二胡を演奏する時の揉弦(ビブラート)にはどんな方法がありますか? - 二胡弦堂


 このご質問は西洋楽器を演奏していた方が二胡を始めようとされるときに一番気になる疑問のようで、バイオリニストからの質問が多いです。西洋楽器は指板があるので揉弦の方法は限定的で、弦を指で押さえつけた状態で手を前後に揺らします。しかし二胡はそうではなさそうだ、というものです。

 二胡の揉弦の方法は多様で、目指す表現によって様々なアクションが用いられます。しかし二胡考級の2級では揉弦の方法が特定されており、それは西洋楽器と同じものです。表現や方法は様々なれど、まず基本を習得すべきという考えのようです。おそらくこれはスチール弦に変わってから主に採用されたものだろうと思います。この揉弦の場合、注意すべき点は「ゆっくりと指を揺らす」ということです。簡単そうですか。やったらわかりますが、速い方がはるかに簡単です。ゆっくりができれば速いものもできますが、その逆は難しいものです。練習は2(中指)か3(薬指)の指を使います。それから後の2つの指でもやってみます。

 ビブラートの時に重要なのは上半身が脱力していることです。
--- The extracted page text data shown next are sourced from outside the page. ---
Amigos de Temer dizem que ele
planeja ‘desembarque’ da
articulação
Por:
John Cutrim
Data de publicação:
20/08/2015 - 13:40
重心が下に下がり、そのため肘は下がり気味になります。ビデオの中ではとにかく速くならないように注意が促されています。

 他にはおおまかに2種あるとされているようで、1つは指の圧力を小刻みに変えて弦を圧迫するように押さえたりゆるめたりを繰り返すというものです。压揉と言います。絹弦ではこちらの方法の方が多く使われます。この弦を指で押さえつける、という方法1つ取ってもバリエーションがあり、蒋風之訂譜による漢宮秋月(10級。元は広東音楽の、この曲のレコードを買った劉天華が二胡用に編曲して、演奏法を弟子に教えたものを彼の6人の高弟の1人、蒋风之が後世に残した譜子)に記載された指示を見れば、幾つかあることがわかります。(しかし蒋の訂譜と書いてある譜子でも、オリジナルの指示がほとんど書いていないものが多くあります。漢宮秋月は譜面通り数字を追って拉くのは簡単ですが、古典の様式通りに拉くのはかなり困難です。)江河水は、特定の指定された箇所で揉弦と压揉を使い分けます。それ以外の箇所では、揉弦を掛けてはならないとされています。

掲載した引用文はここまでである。